How this skill works

The skill builds Clair3 commands (or uses the provided run_clair3.sh) to run deep-learning based variant calling on an aligned BAM against a reference genome with platform-specific models. It supports targeted calling via BED files, gVCF generation for joint genotyping, and optional phasing when using haplotagged BAMs.
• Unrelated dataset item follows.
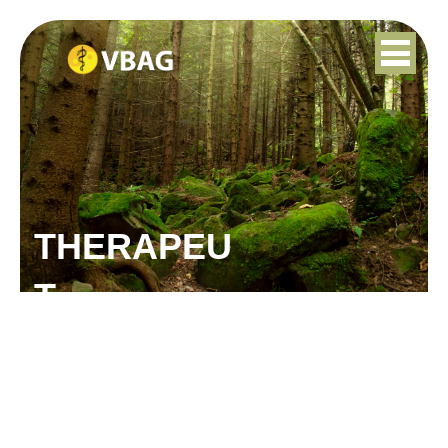
THERAPEU
T
JANA KALENDA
After calling, it shows bcftools-based quality and type filtering and how to index outputs for downstream use.

When to use it

Calling germline SNPs and small indels from ONT or PacBio HiFi alignments
Clinical or research projects requiring high-accuracy long-read variant calls
Targeted region calling to reduce compute and runtime
Generating gVCFs for cohort joint genotyping
Running phased variant calling when haplotagged BAMs are available

Best practices

Pick the model that matches platform and chemistry (e.g., R10/R9 ONT models or HiFi model) and verify recommended coverage
Use --bed_fn for targeted regions to speed up runs and reduce resource use
Generate gVCF when you plan cohort joint genotyping and merge with bcftools
Apply quality filters (QUAL, GQ) and separate SNPs/indels as needed before downstream interpretation
Verify tool versions (run --version) and adapt example flags to installed CLI/API signatures

Example use cases

End-to-end ONT germline calling: run_clair3.sh with ONT model and downstream bcftools filters
PacBio HiFi cohort: produce per-sample gVCFs then merge and joint-call with bcftools
Targeted clinical panel: run Clair3 with --bed_fn to call only medically relevant intervals
Phased calling for compound-heterozygous interpretation using haplotagged.bam and --enable_phasing
Containerized invocation using the Clair3 Docker image for reproducible runs

FAQ

What model should I use for ONT data?

Choose the released model matching your flow cell and chemistry (e.g., r1041_e82_400bps_sup_v430 for R10). Aim for 30–60x coverage for best results.

How do I produce gVCF for joint genotyping?

Pass --gvcf to run_clair3.sh to generate per-sample g.vcf.gz files, then merge using bcftools merge for cohort genotyping.